→ **WHAT THE TASK ASKS**: From first line to last, give the records again word for word and omit the pictures.

*** Opening of DATA FOR THIS EXERCISE ***

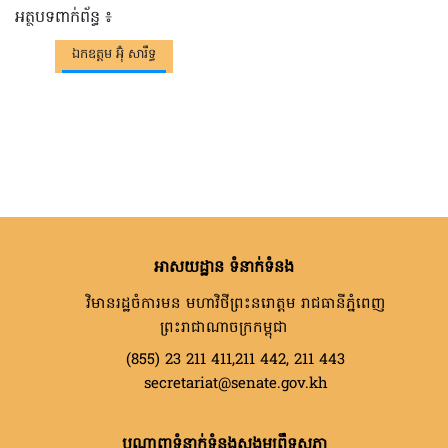
អត្ថបទពាក់ព័ន្ធ ៖
ឯកឧត្តម អ៊ុំ សារឹទ្ធ
អាសយដ្ឋាន ទំនាក់ទំនង
វិមានរដ្ឋចំការមន មហាវិថីព្រះនរោត្តម រាជធានីភ្នំពេញ
ព្រះរាជាណាចក្រកម្ពុជា
(855) 23 211 411,211 442, 211 443
secretariat@senate.gov.kh
បណ្តាញទំនាក់ទំនងសង្គមព្រឹទ្ធសភា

*** Close of DATA FOR THIS EXERCISE ***

→ **EXERCISE ANSWER**:
អត្ថបទពាក់ព័ន្ធ ៖
ឯកឧត្តម អ៊ុំ សារឹទ្ធ
អាសយដ្ឋាន ទំនាក់ទំនង
វិមានរដ្ឋចំការមន មហាវិថីព្រះនរោត្តម រាជធានីភ្នំពេញ
ព្រះរាជាណាចក្រកម្ពុជា
(855) 23 211 411,211 442, 211 443
secretariat@senate.gov.kh
បណ្តាញទំនាក់ទំនងសង្គមព្រឹទ្ធសភា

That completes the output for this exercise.